Add cheeky but charming service, a hip laneway address and a buzzy room with an open kitchen, and Pastuso’s colourful take on Peru is your boarding pass to good times.

Must-eat dish: Camorones (prawn ceviche with coriander oil)

Cuisine: Peruvian

Chef: Alejandro Saravia

Price: $$

Bookings: Yes

Open: Lunch and dinner daily

Instagram: @pastusorestaurant

LEE HO FOOK

11-15 Duckboard Pl, Melbourne

03 9077 6261

leehofook.com.au

Snack early, snack often at the laneway-cool Lee Ho Fook.

New-wave Chinese is the order of the day here, with killer cocktails and eavesdroppingly close tables upping the fun in the upstairs warehouse-style dining room.

But back to those snacks. Ruffles of black fungus come al dente and swimming in a puckeringly sharp black vinegar, while creamy Harvey Bay scallops are served in shells with cubes of tofu and a lick of brown butter.

Crispy eggplant at Lee Ho Fook. Picture: Carmen Zammit
Crispy eggplant at Lee Ho Fook. Picture: Carmen Zammit

Chopstick through a bowl of chicken crackling — a rubble of puffed skin, garlic and lip-tingling chilli — and regret nothing. Ditto the eggplant, crisscrossed batons in a brittle fried shell of sweet tapioca batter, balanced by a bracing spiced red vinegar.

A deconstructed kohlrabi salad freshens things up, as does white-cut chicken topped with fennel shavings and a douse of chilli oil. Bigger dishes might swing to roast duck with a star anise and cinnamon sauce, or fried rice studded with blue swimmer crab and scallops in a house-made XO sauce.

Chopstick through a bowl of chicken crackling at Lee Ho Fook. Picture: Andrew Tauber
Chopstick through a bowl of chicken crackling at Lee Ho Fook.
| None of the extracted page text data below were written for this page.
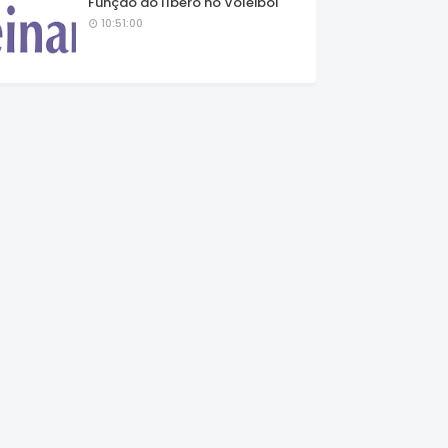
Função do líbero no Voleibol
10:51:00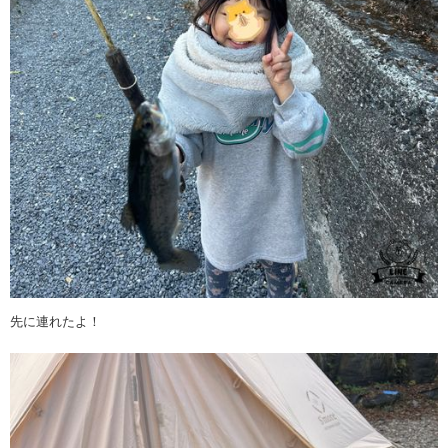
先に連れたよ！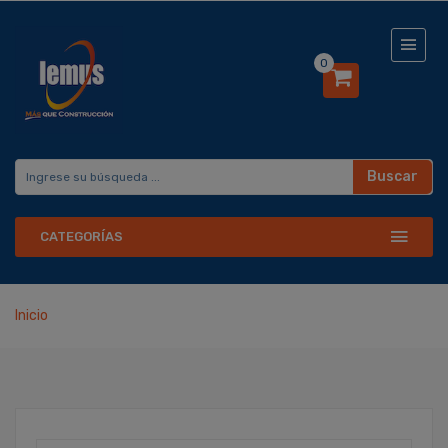
0
Buscar
CATEGORÍAS
Inicio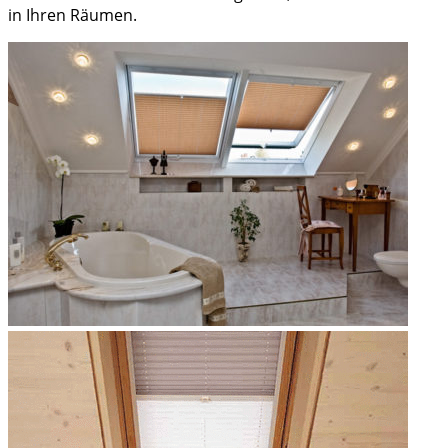
in Ihren Räumen.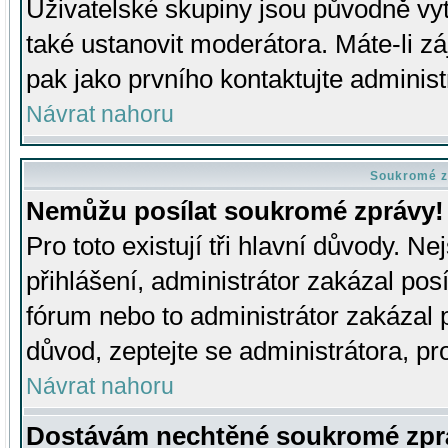
Uživatelské skupiny jsou původně v
také ustanovit moderátora. Máte-li zá
pak jako prvního kontaktujte adminis
Návrat nahoru
Soukromé z
Nemůžu posílat soukromé zprávy!
Pro toto existují tři hlavní důvody. Ne
přihlášení, administrátor zakázal po
fórum nebo to administrátor zakázal 
důvod, zeptejte se administrátora, pro
Návrat nahoru
Dostávám nechtěné soukromé zpr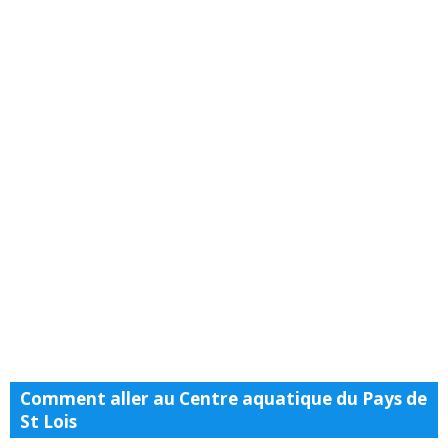
Comment aller au Centre aquatique du Pays de
St Lois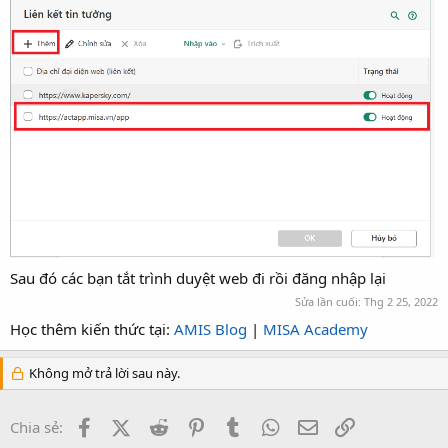
Sau đó các bạn tắt trình duyệt web đi rồi đăng nhập lại
Sửa lần cuối:
Thg 2 25, 2022
Học thêm kiến thức tại:
AMIS Blog
|
MISA Academy
Không mở trả lời sau này.
Facebook
X (Twitter)
Reddit
Pinterest
Tumblr
WhatsApp
Email
Link
Chia sẻ: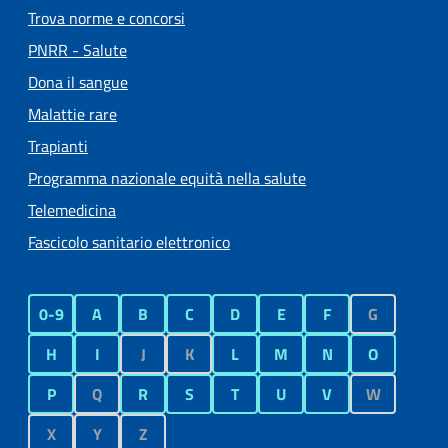
Trova norme e concorsi
PNRR - Salute
Dona il sangue
Malattie rare
Trapianti
Programma nazionale equità nella salute
Telemedicina
Fascicolo sanitario elettronico
0-9
A
B
C
D
E
F
G
H
I
J
K
L
M
N
O
P
Q
R
S
T
U
V
W
X
Y
Z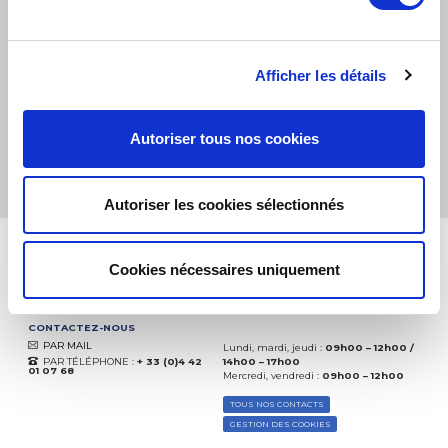
PETITS COLIS :
COLISSIMO, TNT RELAIS, DPD
-
GROS COLIS :
TNT, GÉODIS, FRANCE EXPRESS, DPD
eKomi
THE FEEDBACK
Afficher les détails
COMPANY
Excellent:
4.5
/
5
Autoriser tous nos cookies
06.08.2026
PLUS
Basé sur
37828 avis
(depuis 2018)
Autoriser les cookies sélectionnés
Cookies nécessaires uniquement
CONTACTEZ-NOUS
PAR MAIL
Lundi, mardi, jeudi :
09h00 – 12h00 /
PAR TÉLÉPHONE :
+ 33 (0)4 42
14h00 – 17h00
01 07 68
Mercredi, vendredi :
09h00 – 12h00
TOUS NOS CONTACTS
GESTION DES COOKIES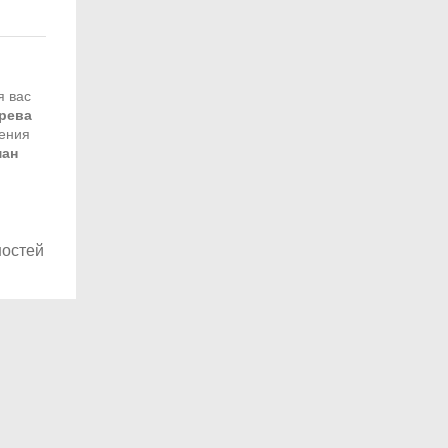
я вас
рева
ения
ман
ностей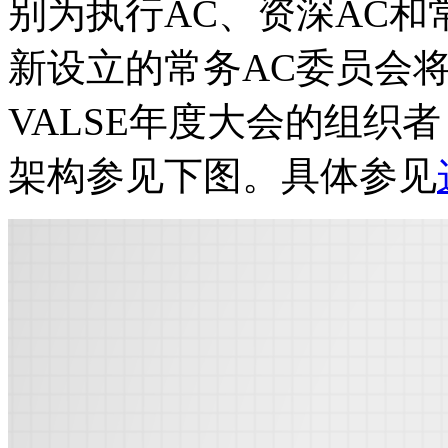
别为执行
AC
、资深
AC
和
新设立的常务
AC
委员会
VALSE
年度大会的组织者
架构参见下图。具体参见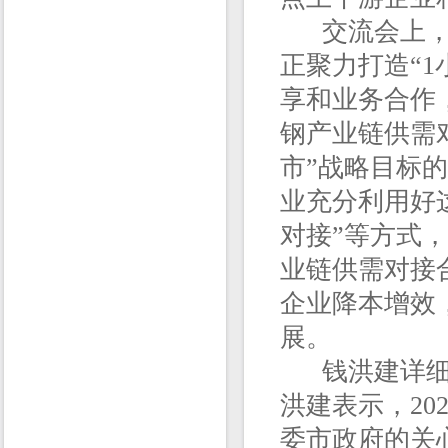
交流会上，张
正聚力打造“
享和业务合作
钢产业链供需
市”战略目标
业充分利用好这
对接”等方式
业链供需对接
企业降本增效
展。
钱洪建详细介
洪建表示，2
委市政府的关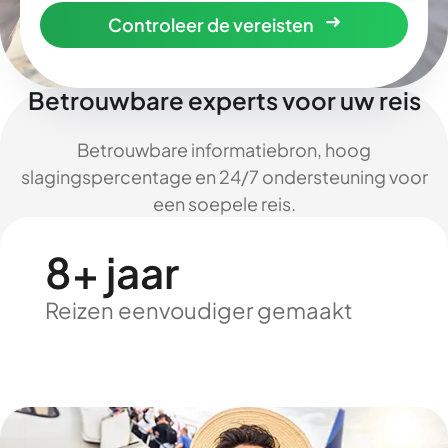
Controleer de vereisten
Betrouwbare experts voor uw reis
Betrouwbare informatiebron, hoog
slagingspercentage en 24/7 ondersteuning voor
een soepele reis.
8+ jaar
Reizen eenvoudiger gemaakt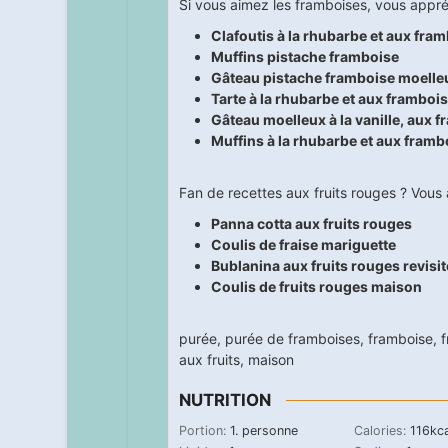
Si vous aimez les framboises, vous appré
Clafoutis à la rhubarbe et aux fra
Muffins pistache framboise
Gâteau pistache framboise moelle
Tarte à la rhubarbe et aux framboi
Gâteau moelleux à la vanille, aux
Muffins à la rhubarbe et aux framb
Fan de recettes aux fruits rouges ? Vous a
Panna cotta aux fruits rouges
Coulis de fraise mariguette
Bublanina aux fruits rouges revisit
Coulis de fruits rouges maison
purée
,
purée de framboises
,
framboise
,
f
aux fruits
,
maison
NUTRITION
Portion:
1
. personne
Calories:
116
kca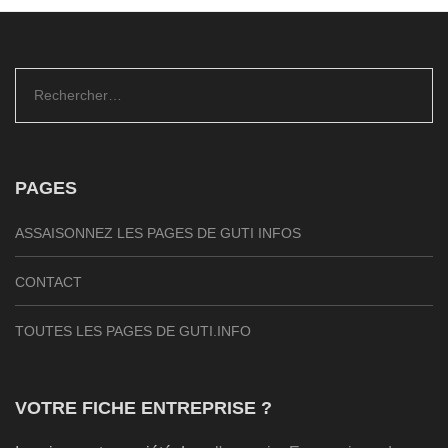
Rechercher :
PAGES
ASSAISONNEZ LES PAGES DE GUTI INFOS
CONTACT
TOUTES LES PAGES DE GUTI.INFO
VOTRE FICHE ENTREPRISE ?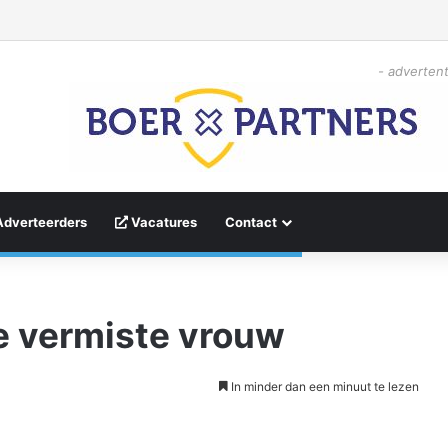
- advertent
Adverteerders
Vacatures
Contact
ge vermiste vrouw
In minder dan een minuut te lezen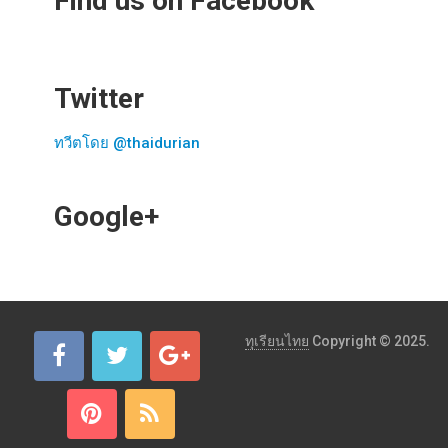
Find us on Facebook
Twitter
ทวีตโดย @thaidurian
Google+
ทุเรียนไทย
Copyright © 2025.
Picture: Andrew Tauber

This is no cheap and cheerful canteen (especially once you factor in booze) but chef Victor Lion’s unapologetic cooking prods the boundaries of tradition for memorable Chinese food not as you know it.

Must-eat dish: Crispy eggplant

Cuisine: Chinese

Chef: Victor Liong

Price: $$

Bookings: Yes

Open: Lunch Mon-Fri.; dinner Mon-Sun

Instragram: @leehofook

TONKA

20 Duckboard Pl, Melbourne

03 9650 3155

tonkarestaurant.com.au

Indian food given a thoroughly modern Melbourne stamp is yours for the taking at Adam D’Sylva’s sleek celebration of the subcontinent. The elegant dining room with its mesh-cloud installation transports you a world away from the grungy Melbourne laneway outside.

Food-wise, tradition is respected — that tandoor oven pumps juicy lamb cutlets and a mean pork tikka — but is not slavishly adhered to.

Tonka, 20 Duckboard Pl, Melbourne FOR DELICIOUS 100 Five-spice calamari w squid ink boondi, pickled onion and avocado raita
Tonka, 20 Duckboard Pl, Melbourne FOR DELICIOUS 100 Five-spice calamari w squid ink boondi, pickled onion and avocado raita

Calamari with subtle five spice, flanked by celery pickled onion sits on a bed of squid ink boondi, a crispy popped snack elevated with sepia. Piped pools of avocado raita add vibrancy and freshness.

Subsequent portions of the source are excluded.